TAK BISA KERJA INGAT ISTERI TIDAK PERAWAN
Pria ini bisa dibilang memiliki ciri-ciri kehidupan ideal: ganteng, bisnis sukses, isteri cantik dan pintar, anak-anak sehat dan cerdas, religius pula. Usianya 40-an tahun, lulusan perguruan tinggi yang baik di Amerika. Sebutlah namanya Ferry.
Beberapa bulan belakangan Ferry tidak bisa bekerja. Ia sudah mencoba mengatasi dengan beberapa cara, tapi pikirannya benar-benar tidak bisa diajak mikir. “Saya terganggu oleh ingatan bahwa isteri saya tidak perawan lagi ketika saya nikahi,” ungkapnya.

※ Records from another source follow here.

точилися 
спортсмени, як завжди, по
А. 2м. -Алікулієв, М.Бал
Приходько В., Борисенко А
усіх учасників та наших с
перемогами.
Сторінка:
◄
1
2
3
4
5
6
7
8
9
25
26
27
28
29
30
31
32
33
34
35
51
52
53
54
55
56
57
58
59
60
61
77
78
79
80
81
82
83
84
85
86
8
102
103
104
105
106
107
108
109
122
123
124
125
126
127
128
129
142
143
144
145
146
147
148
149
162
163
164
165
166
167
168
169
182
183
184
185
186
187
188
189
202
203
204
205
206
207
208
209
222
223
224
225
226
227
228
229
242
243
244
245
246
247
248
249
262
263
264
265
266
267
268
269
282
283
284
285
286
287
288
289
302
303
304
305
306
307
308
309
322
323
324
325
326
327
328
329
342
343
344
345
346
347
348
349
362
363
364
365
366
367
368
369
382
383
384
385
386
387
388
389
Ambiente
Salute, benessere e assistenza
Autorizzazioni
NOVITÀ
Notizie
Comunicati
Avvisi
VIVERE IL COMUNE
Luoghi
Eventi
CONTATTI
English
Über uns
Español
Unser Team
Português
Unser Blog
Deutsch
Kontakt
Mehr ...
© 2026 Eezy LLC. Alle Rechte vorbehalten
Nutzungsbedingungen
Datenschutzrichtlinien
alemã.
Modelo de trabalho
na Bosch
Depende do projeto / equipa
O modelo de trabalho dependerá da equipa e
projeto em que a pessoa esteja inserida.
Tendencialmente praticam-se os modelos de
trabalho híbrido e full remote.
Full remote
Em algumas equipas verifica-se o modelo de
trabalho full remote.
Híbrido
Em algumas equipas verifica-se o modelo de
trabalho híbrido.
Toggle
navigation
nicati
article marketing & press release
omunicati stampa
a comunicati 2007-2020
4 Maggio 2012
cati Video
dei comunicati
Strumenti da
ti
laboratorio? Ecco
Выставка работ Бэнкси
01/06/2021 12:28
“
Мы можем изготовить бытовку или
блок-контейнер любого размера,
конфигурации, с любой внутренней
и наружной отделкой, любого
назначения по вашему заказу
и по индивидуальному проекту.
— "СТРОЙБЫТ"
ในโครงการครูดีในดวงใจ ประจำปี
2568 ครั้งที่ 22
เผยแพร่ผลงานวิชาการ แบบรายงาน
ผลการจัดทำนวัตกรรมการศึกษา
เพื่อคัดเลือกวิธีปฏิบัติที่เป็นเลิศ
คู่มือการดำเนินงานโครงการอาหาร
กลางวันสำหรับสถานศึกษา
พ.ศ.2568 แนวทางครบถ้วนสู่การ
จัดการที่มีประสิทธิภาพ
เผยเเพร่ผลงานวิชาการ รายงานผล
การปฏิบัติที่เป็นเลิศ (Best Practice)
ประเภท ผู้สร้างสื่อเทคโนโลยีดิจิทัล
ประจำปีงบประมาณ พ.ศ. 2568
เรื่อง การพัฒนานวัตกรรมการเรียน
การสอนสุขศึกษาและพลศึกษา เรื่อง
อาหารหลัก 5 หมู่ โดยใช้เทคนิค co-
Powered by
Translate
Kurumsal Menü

Ferry merasa hubungannya dengan isteri baik-baik saja. Ia sangat mencintai ibu anak-anaknya. Saat hendak menikah pun dia sudah tahu kalau tidak perawan lagi, karena memiliki value berbeda soal seks pranikah. “Dan saya bisa menerima keadaan itu, maka saya menikahinya,” ujar Ferry.
Di kursi terapi akhirnya diketahui, ada bagian diri (ego personality) Ferry yang tidak ikhlas menerima kondisi tidak perawan itu. Ferry sendiri sebelum menikah sudah berpacaran hampir 10 tahun dengan seorang wanita, dan ia tetap menjaga keperawanannya. Hubungan mereka berakhir karena perbedaan agama.
Intinya ada konflik di dalam diri Ferry. Ia diajarkan oleh keluarganya untuk menghargai wanita dan keperawanannya, dan ia menaati ajaran itu. Tapi di sisi lain, “Kenapa saya justru mendapatkan wanita yang tidak perawan?”
Ada perasaan tidak fair yang tersimpan di bawah sadarnya. Hingga usia perkawinan 12 tahun perasaan itu tak terganggungkan lagi, lalu muncul sebagai gangguan. Dengan re-edukasi di pikiran bawah sadar Ferry pulang dengan hati damai. Dia benar-benar tidak ingin kehilangan isterinya.
Apa yang bisa kita ambil sebagai catatan dari peristiwa ini? Bila ada bagian diri di bawah sadar yang berbeda pendapat dengan pikiran sadar, maka program di bawah sadar itu yang menuntun langkah kita. Pikiran bawah sadar menuntun kita secara sukses: menuju kegagalan maupun keberhasilan.